She shook her head.

‘Why?’

She shrugged her shoulders again. ‘I think perhaps the flowers want a drink, too.’

‘It was drugged, wasn’t it?’

‘Drugged?’ She laughed. ‘Now you are being melodramatic. And they say the English—’

‘I’m not being melodramatic,’ I cut in. ‘About three-thirty in the morning someone came to my room. If I’d had that drink — I don’t think I should be standing here now. You saved my life.’

‘Oh, come now, you are being ridiculous. It was all a joke.’ She lowered her eyes. ‘I will be honest. I thought you very attractive. I wanted to make you think me mysterious. That is all.’

‘Someone tried to murder me.’ My voice sounded obstinate.

‘Why should any one wish to do that?’ She turned and put her glass down on the tray. ‘I think I was right when I say you must have a holiday. Either you pull my leg, or if you really think such nonsense, then the fact that you have been overworking has made you imagine things.’ She pulled the wrap closer round her shoulders. ‘Come now. You invited me to dinner. But please, no more silly jokes about people trying to murder you.’

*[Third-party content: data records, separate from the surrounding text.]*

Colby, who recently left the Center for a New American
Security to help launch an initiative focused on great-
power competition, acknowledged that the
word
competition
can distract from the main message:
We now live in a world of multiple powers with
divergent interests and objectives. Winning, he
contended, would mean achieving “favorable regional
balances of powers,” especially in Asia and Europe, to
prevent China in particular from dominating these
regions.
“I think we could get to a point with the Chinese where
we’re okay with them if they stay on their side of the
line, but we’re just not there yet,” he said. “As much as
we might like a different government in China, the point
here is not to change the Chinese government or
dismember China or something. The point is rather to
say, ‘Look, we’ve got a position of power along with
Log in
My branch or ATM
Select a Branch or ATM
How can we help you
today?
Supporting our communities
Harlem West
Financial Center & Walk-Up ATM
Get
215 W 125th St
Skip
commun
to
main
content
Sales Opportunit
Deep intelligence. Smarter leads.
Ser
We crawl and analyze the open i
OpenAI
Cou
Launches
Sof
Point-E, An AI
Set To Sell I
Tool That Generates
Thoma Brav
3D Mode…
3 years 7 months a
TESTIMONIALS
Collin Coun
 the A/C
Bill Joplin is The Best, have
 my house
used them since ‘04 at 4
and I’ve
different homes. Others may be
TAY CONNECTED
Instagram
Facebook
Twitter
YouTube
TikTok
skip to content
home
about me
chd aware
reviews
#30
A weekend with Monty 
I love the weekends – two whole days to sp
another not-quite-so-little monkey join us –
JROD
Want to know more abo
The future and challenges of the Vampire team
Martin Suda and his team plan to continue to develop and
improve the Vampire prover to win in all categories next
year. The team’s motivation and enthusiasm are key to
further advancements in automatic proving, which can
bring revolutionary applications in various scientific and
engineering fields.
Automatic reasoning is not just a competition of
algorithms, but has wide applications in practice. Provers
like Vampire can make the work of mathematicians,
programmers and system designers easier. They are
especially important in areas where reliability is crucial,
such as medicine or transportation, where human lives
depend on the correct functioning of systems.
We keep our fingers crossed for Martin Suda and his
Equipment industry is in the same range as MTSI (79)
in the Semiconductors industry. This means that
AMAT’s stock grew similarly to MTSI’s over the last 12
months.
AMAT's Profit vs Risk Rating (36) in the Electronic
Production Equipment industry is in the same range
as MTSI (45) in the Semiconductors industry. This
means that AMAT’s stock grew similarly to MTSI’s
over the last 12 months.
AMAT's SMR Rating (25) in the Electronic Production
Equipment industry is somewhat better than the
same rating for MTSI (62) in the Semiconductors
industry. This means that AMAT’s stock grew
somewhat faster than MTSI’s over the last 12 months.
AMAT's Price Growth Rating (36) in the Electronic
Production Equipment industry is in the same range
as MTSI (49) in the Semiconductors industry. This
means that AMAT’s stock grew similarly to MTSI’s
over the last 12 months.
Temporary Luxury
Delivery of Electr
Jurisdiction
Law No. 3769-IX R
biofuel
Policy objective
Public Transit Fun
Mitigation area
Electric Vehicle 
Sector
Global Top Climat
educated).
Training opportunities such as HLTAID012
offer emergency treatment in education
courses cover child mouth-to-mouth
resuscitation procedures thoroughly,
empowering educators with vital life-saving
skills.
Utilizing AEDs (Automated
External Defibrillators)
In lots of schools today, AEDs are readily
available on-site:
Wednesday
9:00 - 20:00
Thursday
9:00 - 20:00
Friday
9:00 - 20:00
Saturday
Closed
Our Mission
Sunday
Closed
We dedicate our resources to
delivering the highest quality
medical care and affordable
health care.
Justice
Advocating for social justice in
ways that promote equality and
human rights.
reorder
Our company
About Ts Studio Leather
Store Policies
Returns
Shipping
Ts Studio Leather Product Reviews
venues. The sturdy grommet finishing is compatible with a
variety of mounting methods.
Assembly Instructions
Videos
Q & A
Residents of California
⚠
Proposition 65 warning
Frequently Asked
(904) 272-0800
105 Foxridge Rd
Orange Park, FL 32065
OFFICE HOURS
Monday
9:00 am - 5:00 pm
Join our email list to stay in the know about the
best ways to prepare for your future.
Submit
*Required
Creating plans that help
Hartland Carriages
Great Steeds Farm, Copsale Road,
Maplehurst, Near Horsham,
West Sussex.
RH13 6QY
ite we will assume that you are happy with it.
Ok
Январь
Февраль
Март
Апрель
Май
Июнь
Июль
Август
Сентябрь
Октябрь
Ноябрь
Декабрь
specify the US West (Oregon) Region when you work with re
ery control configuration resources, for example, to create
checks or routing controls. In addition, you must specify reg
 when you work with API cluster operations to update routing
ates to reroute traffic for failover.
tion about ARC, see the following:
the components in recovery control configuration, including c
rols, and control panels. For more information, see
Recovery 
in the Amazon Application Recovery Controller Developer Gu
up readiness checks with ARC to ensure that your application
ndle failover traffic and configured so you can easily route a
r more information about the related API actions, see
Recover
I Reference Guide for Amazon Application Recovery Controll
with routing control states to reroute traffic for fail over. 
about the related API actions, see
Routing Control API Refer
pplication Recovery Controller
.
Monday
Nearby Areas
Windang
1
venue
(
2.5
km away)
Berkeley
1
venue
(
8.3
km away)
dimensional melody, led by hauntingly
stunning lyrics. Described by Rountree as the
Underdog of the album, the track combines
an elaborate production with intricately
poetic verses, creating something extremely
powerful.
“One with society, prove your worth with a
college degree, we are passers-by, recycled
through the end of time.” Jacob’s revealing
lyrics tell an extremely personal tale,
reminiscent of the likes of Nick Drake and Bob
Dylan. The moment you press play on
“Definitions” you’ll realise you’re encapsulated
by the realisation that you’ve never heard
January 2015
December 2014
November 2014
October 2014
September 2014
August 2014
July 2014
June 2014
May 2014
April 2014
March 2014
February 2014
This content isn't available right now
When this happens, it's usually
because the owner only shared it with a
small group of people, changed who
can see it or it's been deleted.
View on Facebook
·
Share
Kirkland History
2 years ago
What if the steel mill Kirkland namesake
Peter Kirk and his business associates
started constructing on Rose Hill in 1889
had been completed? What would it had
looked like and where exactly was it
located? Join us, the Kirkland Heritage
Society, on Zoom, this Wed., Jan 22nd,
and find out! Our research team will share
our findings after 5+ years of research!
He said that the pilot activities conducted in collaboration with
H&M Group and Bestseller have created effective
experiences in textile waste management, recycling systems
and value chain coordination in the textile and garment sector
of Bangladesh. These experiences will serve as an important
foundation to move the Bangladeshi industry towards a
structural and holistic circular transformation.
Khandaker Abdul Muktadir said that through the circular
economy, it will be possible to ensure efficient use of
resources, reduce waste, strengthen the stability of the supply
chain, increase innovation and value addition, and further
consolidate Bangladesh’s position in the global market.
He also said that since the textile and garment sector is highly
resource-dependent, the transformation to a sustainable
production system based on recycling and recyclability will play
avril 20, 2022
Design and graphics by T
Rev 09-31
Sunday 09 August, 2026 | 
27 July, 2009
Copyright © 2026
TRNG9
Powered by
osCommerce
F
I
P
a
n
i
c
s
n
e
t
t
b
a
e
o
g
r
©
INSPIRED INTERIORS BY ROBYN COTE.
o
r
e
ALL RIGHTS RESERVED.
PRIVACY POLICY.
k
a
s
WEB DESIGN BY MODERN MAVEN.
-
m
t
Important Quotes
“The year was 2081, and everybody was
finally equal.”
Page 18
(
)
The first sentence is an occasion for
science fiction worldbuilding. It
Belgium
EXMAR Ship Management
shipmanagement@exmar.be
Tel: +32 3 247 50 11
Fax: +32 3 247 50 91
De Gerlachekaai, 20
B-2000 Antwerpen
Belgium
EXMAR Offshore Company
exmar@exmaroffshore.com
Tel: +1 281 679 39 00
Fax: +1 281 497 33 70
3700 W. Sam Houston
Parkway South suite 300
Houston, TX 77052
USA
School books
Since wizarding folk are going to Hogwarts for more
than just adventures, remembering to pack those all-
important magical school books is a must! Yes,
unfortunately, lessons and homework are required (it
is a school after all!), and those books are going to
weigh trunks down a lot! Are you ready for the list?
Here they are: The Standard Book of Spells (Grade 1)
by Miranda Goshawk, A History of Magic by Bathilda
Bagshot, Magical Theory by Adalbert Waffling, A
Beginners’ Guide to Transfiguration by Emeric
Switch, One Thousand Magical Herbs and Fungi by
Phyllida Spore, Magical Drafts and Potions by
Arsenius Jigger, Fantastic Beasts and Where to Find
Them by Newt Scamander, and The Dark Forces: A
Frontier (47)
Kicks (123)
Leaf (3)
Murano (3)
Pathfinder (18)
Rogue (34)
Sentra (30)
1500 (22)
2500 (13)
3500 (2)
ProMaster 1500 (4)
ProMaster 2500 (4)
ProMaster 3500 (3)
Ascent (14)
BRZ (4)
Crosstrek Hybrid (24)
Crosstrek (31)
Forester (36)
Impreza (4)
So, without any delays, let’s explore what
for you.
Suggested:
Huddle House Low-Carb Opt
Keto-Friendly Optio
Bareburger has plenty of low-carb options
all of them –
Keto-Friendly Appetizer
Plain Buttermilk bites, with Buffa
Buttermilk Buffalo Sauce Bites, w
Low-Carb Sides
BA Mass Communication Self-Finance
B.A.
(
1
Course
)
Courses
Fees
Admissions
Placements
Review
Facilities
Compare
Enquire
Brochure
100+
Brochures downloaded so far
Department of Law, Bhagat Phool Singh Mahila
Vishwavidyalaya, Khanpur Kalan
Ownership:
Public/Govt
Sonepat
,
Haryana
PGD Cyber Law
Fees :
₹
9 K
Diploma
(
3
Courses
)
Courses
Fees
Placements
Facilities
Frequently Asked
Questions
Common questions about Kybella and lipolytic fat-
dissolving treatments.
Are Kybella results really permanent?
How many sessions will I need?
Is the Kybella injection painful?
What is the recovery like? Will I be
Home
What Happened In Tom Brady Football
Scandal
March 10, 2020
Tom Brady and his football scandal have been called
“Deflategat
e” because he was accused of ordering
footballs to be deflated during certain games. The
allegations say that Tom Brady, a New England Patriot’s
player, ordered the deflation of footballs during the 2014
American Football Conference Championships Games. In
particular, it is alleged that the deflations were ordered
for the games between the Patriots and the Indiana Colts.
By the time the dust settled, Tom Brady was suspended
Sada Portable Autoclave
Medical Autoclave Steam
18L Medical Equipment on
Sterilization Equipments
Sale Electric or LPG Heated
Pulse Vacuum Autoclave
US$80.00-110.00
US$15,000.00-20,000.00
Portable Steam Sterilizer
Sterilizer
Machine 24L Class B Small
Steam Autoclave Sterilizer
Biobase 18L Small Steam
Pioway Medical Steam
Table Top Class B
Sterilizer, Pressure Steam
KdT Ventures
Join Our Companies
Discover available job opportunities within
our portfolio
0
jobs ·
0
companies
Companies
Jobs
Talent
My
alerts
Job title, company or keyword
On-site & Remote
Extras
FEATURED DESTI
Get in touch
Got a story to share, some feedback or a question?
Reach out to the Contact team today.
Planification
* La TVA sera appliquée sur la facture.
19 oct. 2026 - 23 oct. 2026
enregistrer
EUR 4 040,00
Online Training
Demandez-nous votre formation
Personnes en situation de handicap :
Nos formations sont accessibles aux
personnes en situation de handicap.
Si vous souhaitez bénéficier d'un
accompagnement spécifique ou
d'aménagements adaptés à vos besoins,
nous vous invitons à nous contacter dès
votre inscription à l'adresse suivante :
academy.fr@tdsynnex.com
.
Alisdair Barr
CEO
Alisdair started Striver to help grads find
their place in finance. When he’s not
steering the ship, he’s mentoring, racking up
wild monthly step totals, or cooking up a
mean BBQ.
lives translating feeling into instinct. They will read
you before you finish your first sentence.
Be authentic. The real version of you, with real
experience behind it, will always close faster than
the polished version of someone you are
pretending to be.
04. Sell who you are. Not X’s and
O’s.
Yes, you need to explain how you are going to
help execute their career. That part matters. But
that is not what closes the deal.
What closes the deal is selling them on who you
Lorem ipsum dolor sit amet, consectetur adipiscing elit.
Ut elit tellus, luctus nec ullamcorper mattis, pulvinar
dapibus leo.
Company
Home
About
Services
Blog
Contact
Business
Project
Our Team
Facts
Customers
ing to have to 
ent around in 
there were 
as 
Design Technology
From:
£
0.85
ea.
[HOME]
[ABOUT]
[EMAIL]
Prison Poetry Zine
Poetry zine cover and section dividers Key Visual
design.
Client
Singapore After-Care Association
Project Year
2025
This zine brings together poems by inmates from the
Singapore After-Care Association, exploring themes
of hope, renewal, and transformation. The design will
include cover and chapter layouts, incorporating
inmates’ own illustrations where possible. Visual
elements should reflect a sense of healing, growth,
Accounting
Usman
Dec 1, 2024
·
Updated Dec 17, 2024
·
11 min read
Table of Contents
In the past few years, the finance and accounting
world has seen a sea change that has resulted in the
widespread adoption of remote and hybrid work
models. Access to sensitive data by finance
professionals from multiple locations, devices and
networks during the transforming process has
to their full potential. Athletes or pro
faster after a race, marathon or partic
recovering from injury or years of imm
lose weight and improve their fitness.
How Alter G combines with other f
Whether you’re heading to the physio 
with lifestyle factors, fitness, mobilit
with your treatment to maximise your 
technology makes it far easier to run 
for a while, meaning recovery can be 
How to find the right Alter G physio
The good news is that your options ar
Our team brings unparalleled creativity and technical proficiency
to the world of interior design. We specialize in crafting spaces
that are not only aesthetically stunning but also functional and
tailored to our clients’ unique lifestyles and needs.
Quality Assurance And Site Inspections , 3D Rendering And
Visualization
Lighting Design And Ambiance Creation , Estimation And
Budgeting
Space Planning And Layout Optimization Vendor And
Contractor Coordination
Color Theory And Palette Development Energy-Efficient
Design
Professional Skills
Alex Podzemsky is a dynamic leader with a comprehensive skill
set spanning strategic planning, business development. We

We went out to the car and then drove to a restaurant high up on the Vomero where we had dinner looking through tall glass windows out across the Bay. I don’t remember what we talked about. I only know that I didn’t refer again to what had happened in Milan and soon I had forgotten all about it in the pleasure of her company. The moonlight and the warmth seemed to fill all the dark corners of my mind, so that Milan and Pilsen were forgotten and I was free of the past, alone with her on a cloud where yesterday and tomorrow were nothing and only to-day mattered. We danced a little, talked a lot, and in a moment, it seemed, the evening was over. ‘I must go now,’ she said. ‘At midnight my husband will telephone me from Rome.’